# What this task involves
Pictures stay out of the output. Return exactly the lines below from the one with "то есть специалисты в этой области. Это" down to the one with "до отримання однорідної", both included, and nothing more.

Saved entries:
******************************

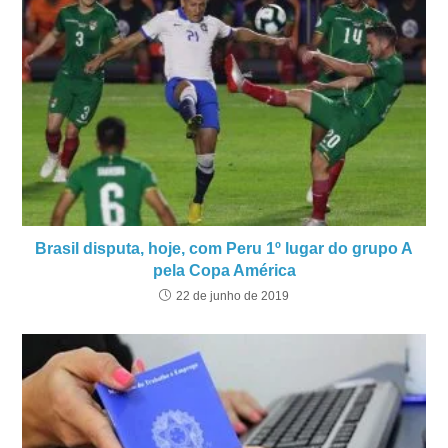
Brasil disputa, hoje, com Peru 1º lugar do grupo A
pela Copa América
22 de junho de 2019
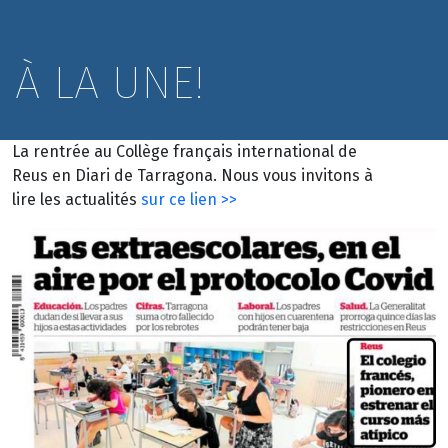
À LA UNE!
La rentrée au Collège français international de
Reus en Diari de Tarragona. Nous vous invitons à
lire les actualités
sur ce lien >>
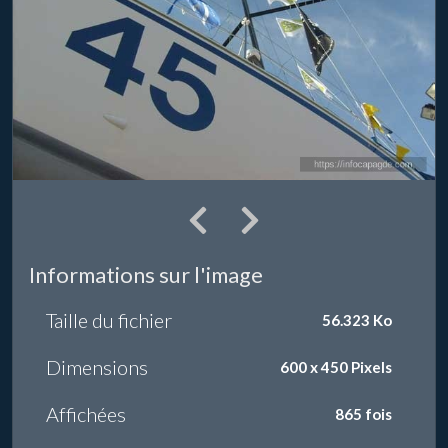
Informations sur l'image
Taille du fichier
56.323 Ko
Dimensions
600 x 450 Pixels
Affichées
865 fois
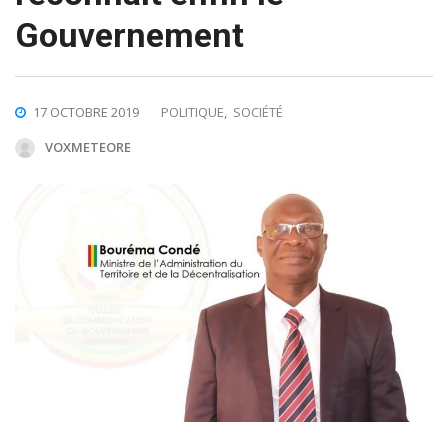
Gouvernement
17 OCTOBRE 2019
POLITIQUE
,
SOCIÉTÉ
VOXMETEORE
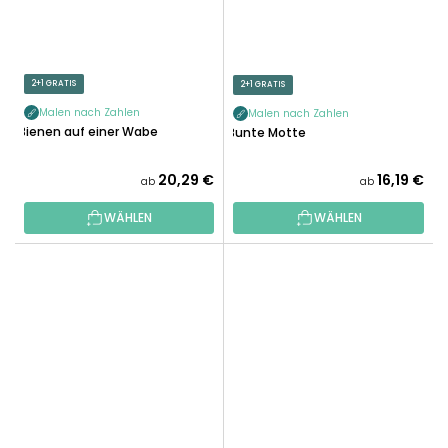
2+1 GRATIS
2+1 GRATIS
Malen nach Zahlen
Malen nach Zahlen
Bienen auf einer Wabe
Bunte Motte
20,29 €
16,19 €
ab
ab
WÄHLEN
WÄHLEN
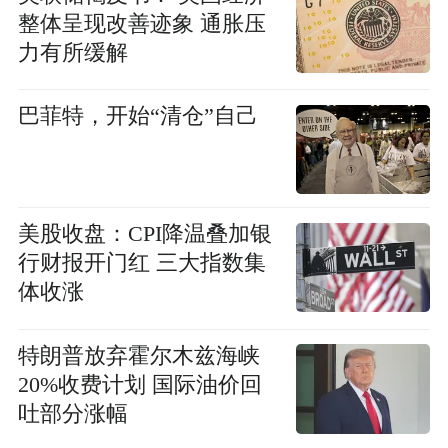
整体呈现改善迹象 通胀压
力有所缓解
巴菲特，开始“清仓”自己
美股收盘：CPI降温叠加银
行财报开门红 三大指数集
体收涨
特朗普放弃霍尔木兹海峡
20%收费计划 国际油价回
吐部分涨幅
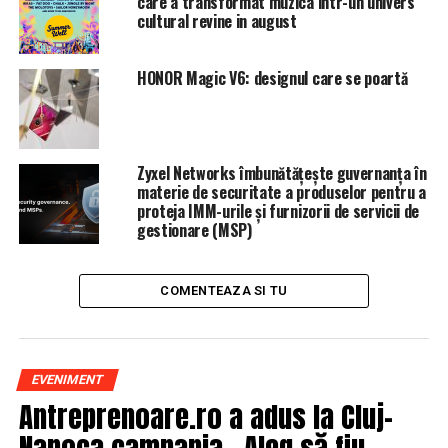
care a transformat muzica intr-un univers
cultural revine in august
HONOR Magic V6: designul care se poartă
Zyxel Networks îmbunătățește guvernanța în
materie de securitate a produselor pentru a
proteja IMM-urile și furnizorii de servicii de
gestionare (MSP)
COMENTEAZA SI TU
EVENIMENT
Antreprenoare.ro a adus la Cluj-
Napoca campania „Aleg să fiu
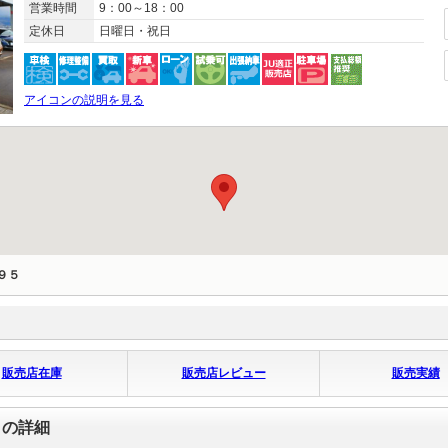
営業時間
9：00～18：00
定休日
日曜日・祝日
アイコンの説明を見る
９５
販売店在庫
販売店レビュー
販売実績
）の詳細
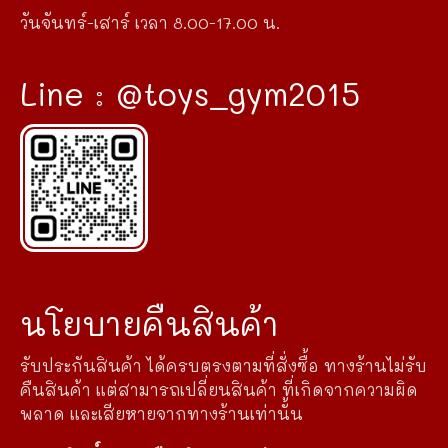
วันจันทร์-เสาร์ เวลา 8.00-17.00 น.
Line : @toys_gym2015
นโยบายคืนสินค้า
รับประกันสินค้า ได้ครบตรงตามที่สั่งซื้อ ทางร้านไม่รับ
คืนสินค้า แต่สามารถเปลี่ยนสินค้า ที่เกิดจากความผิด
พลาด และเสียหายจากทางร้านเท่านั้น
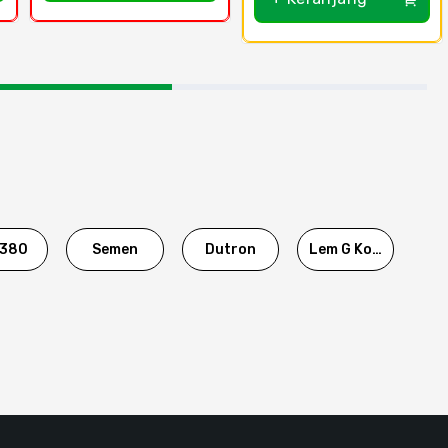
380
Semen
Dutron
Lem G Korea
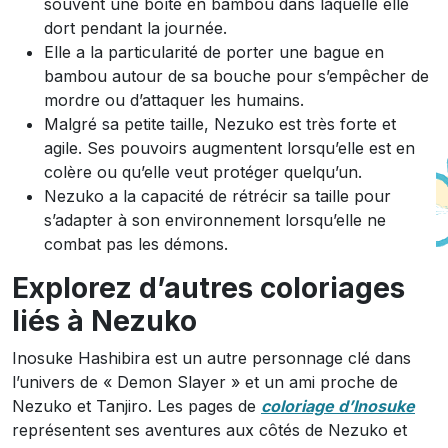
souvent une boîte en bambou dans laquelle elle
dort pendant la journée.
Elle a la particularité de porter une bague en
bambou autour de sa bouche pour s’empêcher de
mordre ou d’attaquer les humains.
Malgré sa petite taille, Nezuko est très forte et
agile. Ses pouvoirs augmentent lorsqu’elle est en
colère ou qu’elle veut protéger quelqu’un.
Nezuko a la capacité de rétrécir sa taille pour
s’adapter à son environnement lorsqu’elle ne
combat pas les démons.
Explorez d’autres coloriages
liés à Nezuko
Inosuke Hashibira est un autre personnage clé dans
l’univers de « Demon Slayer » et un ami proche de
Nezuko et Tanjiro. Les pages de
coloriage d’Inosuke
représentent ses aventures aux côtés de Nezuko et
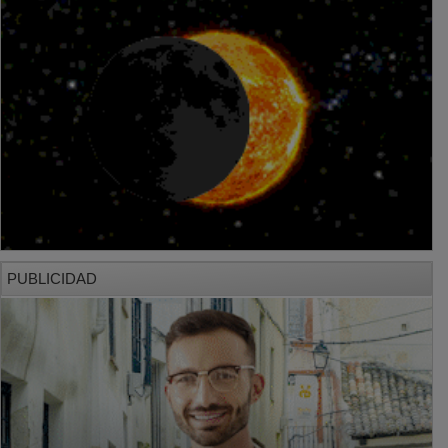
PUBLICIDAD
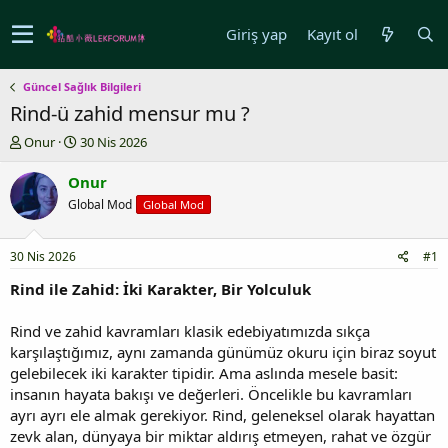
Giriş yap
Kayıt ol
Güncel Sağlık Bilgileri
Rind-ü zahid mensur mu ?
K
B
Onur
30 Nis 2026
o
a
n
ş
Onur
u
l
Global Mod
Global Mod
y
a
u
n
b
g
30 Nis 2026
#1
a
ı
ş
ç
Rind ile Zahid: İki Karakter, Bir Yolculuk
l
t
a
a
Rind ve zahid kavramları klasik edebiyatımızda sıkça
t
r
karşılaştığımız, aynı zamanda günümüz okuru için biraz soyut
a
i
gelebilecek iki karakter tipidir. Ama aslında mesele basit:
n
h
insanın hayata bakışı ve değerleri. Öncelikle bu kavramları
i
ayrı ayrı ele almak gerekiyor. Rind, geleneksel olarak hayattan
zevk alan, dünyaya bir miktar aldırış etmeyen, rahat ve özgür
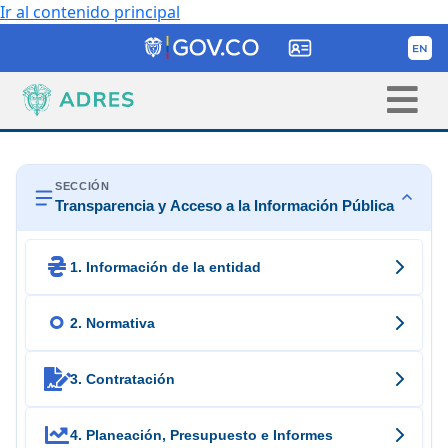
Ir al contenido principal
SECCIÓN
Transparencia y Acceso a la Información Pública

1. Información de la entidad

2. Normativa

3. Contratación

4. Planeación, Presupuesto e Informes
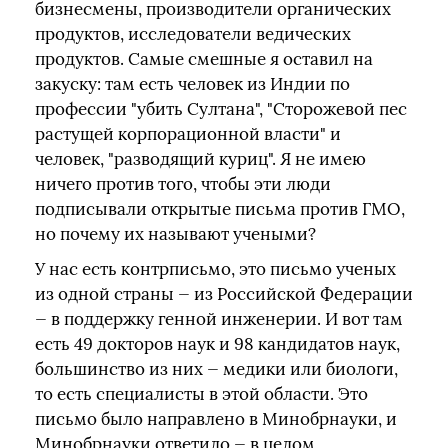
бизнесмены, производители органических
продуктов, исследователи ведических
продуктов. Самые смешные я оставил на
закуску: там есть человек из Индии по
профессии "убить Султана", "Сторожевой пес
растущей корпорационной власти" и
человек, "разводящий куриц". Я не имею
ничего против того, чтобы эти люди
подписывали открытые письма против ГМО,
но почему их называют учеными?
У нас есть контрписьмо, это письмо ученых
из одной страны — из Российской Федерации
— в поддержку генной инженерии. И вот там
есть 49 докторов наук и 98 кандидатов наук,
большинство из них — медики или биологи,
то есть специалисты в этой области. Это
письмо было направлено в Минобрнауки, и
Минобрнауки ответило — в целом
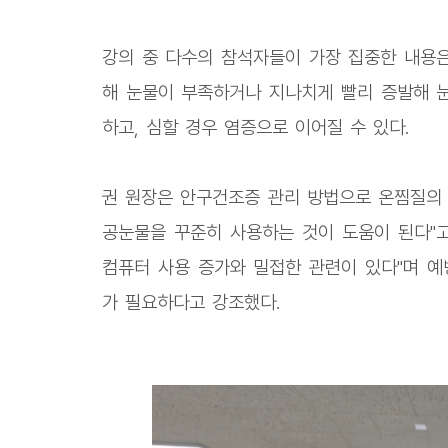
강의 중 다수의 참석자들이 가장 집중한 내용
해 눈물이 부족하거나 지나치게 빨리 증발해 눈
하고, 심할 경우 염증으로 이어질 수 있다.
권 원장은 안구건조증 관리 방법으로 온찜질의 
공눈물을 꾸준히 사용하는 것이 도움이 된다"고
컴퓨터 사용 증가와 밀접한 관련이 있다"며 예
가 필요하다고 강조했다.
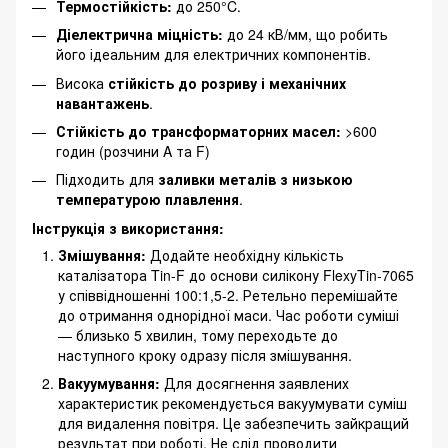
Термостійкість:
до 250°C.
Діелектрична міцність:
до 24 кВ/мм, що робить
його ідеальним для електричних компонентів.
Висока
стійкість до розриву і механічних
навантажень
.
Стійкість до трансформаторних масел:
>600
годин (розчини A та F)
Підходить для
заливки металів з низькою
температурою плавлення
.
Інструкція з використання:
Змішування:
Додайте необхідну кількість
каталізатора Tin-F до основи силікону FlexyTin-7065
у співвідношенні 100:1,5-2. Ретельно перемішайте
до отримання однорідної маси. Час роботи суміші
— близько 5 хвилин, тому переходьте до
наступного кроку одразу після змішування.
Вакуумування:
Для досягнення заявлених
характеристик рекомендується вакуумувати суміш
для видалення повітря. Це забезпечить зайкращий
результат при роботі. Не слід проводити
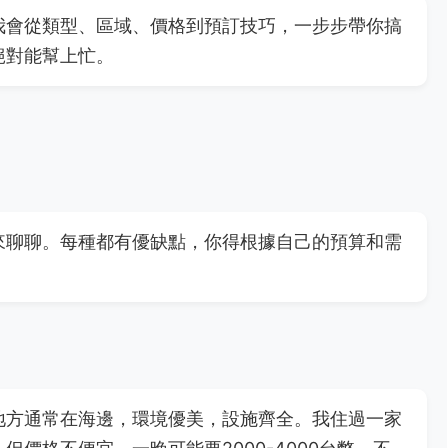
我會從類型、區域、價格到預訂技巧，一步步帶你搞
絕對能幫上忙。
來聊聊。每種都有優缺點，你得根據自己的預算和需
地方通常在海邊，環境優美，設施齊全。我住過一家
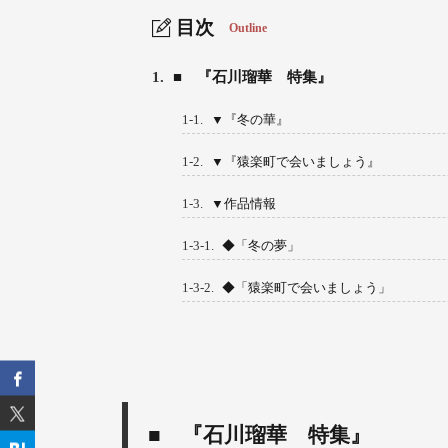
目次
Outline
1.
■ 『石川瑠華 特集』
1-1.
▼『冬の華』
1-2.
▼『猿楽町で会いましょう』
1-3.
▼作品情報
1-3-1.
◆「冬の夢」
1-3-2.
◆「猿楽町で会いましょう」
■
『石川瑠華 特集』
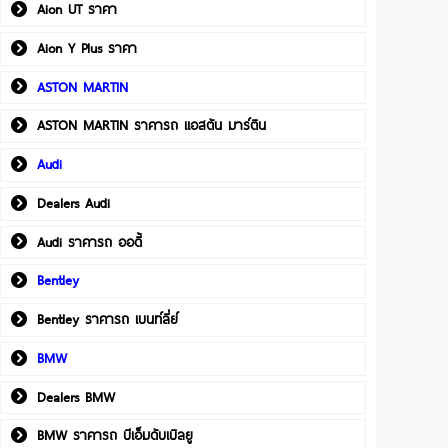
Aion UT ราคา
Aion Y Plus ราคา
ASTON MARTIN
ASTON MARTIN ราคารถ แอสตัน มาร์ติน
Audi
Dealers Audi
Audi ราคารถ ออดี้
Bentley
Bentley ราคารถ เบนท์ลี่ย์
BMW
Dealers BMW
BMW ราคารถ บีเอ็มดับเบิลยู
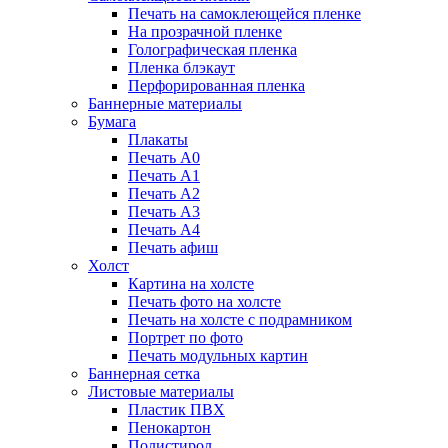
Печать на самоклеющейся пленке
На прозрачной пленке
Голографическая пленка
Пленка блэкаут
Перфорированная пленка
Баннерные материалы
Бумага
Плакаты
Печать А0
Печать А1
Печать А2
Печать А3
Печать А4
Печать афиш
Холст
Картина на холсте
Печать фото на холсте
Печать на холсте с подрамником
Портрет по фото
Печать модульных картин
Баннерная сетка
Листовые материалы
Пластик ПВХ
Пенокартон
Полистирол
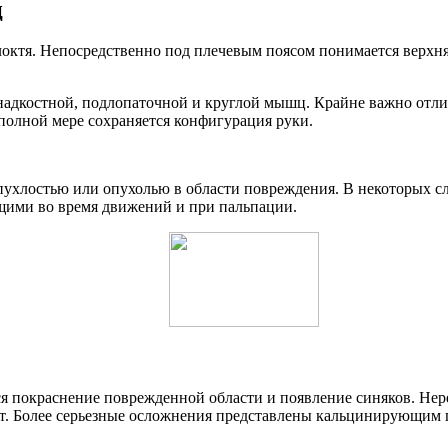
ц
о локтя. Непосредственно под плечевым поясом понимается верхн
 надкостной, подлопаточной и круглой мышц. Крайне важно отли
полной мере сохраняется конфигурация руки.
ухлостью или опухолью в области повреждения. В некоторых с
ющими во время движений и при пальпации.
ся покраснение поврежденной области и появление синяков. Нер
нит. Более серьезные осложнения представлены кальцинирующим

******************************

# Solution to this task
то есть специалисты в этой области. Это
письмо было направлено в Минобрнауки, и
Минобрнауки ответило — в целом
강의 중 다수의 참석자들이 가장 집중한 내용
해 눈물이 부족하거나 지나치게 빨리 증발해 눈
하고, 심할 경우 염증으로 이어질 수 있다.
권 원장은 안구건조증 관리 방법으로 온찜질의 
공눈물을 꾸준히 사용하는 것이 도움이 된다"고
컴퓨터 사용 증가와 밀접한 관련이 있다"며 예
가 필요하다고 강조했다.
Термостійкість:
до 250°C.
Діелектрична міцність:
до 24 кВ/мм, що робить
його ідеальним для електричних компонентів.
Висока
стійкість до розриву і механічних
навантажень
.
Стійкість до трансформаторних масел:
>600
годин (розчини A та F)
Підходить для
заливки металів з низькою
температурою плавлення
.
Інструкція з використання:
Змішування:
Додайте необхідну кількість
каталізатора Tin-F до основи силікону FlexyTin-7065
у співвідношенні 100:1,5-2. Ретельно перемішайте
до отримання однорідної маси. Час роботи суміші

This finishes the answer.